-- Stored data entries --
◇ ◇ ◇
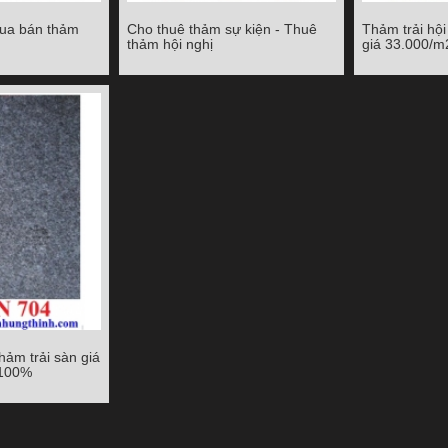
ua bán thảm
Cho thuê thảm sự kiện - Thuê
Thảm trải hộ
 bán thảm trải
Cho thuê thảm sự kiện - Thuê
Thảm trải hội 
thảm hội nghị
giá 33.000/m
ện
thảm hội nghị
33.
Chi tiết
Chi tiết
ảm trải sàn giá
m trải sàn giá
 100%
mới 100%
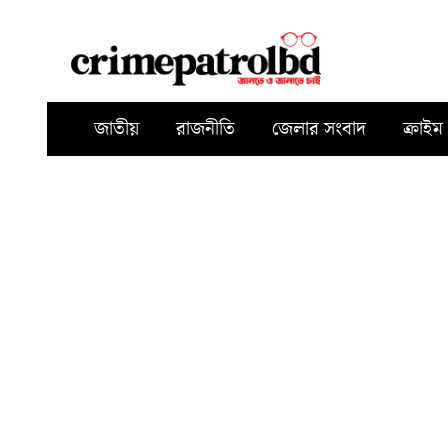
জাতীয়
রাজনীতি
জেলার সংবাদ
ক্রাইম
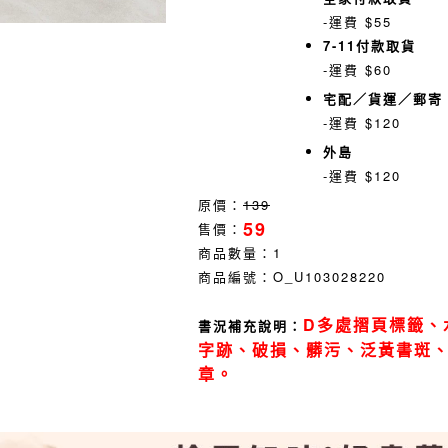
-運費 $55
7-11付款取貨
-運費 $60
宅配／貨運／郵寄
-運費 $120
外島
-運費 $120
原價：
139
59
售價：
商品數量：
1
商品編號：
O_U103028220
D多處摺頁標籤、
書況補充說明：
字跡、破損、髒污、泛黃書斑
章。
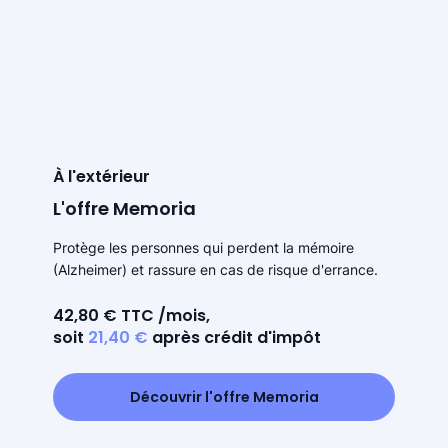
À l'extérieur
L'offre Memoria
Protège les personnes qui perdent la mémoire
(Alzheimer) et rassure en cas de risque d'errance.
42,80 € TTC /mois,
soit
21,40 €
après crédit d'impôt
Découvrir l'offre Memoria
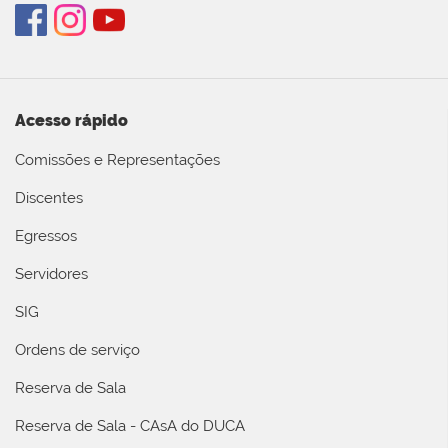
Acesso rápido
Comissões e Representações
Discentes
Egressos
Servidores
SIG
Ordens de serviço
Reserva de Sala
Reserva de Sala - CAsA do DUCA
◇ ◇ ◇
Lines with "Memoria" in the records above: copy every one of them.

L'offre Memoria
Découvrir l'offre Memoria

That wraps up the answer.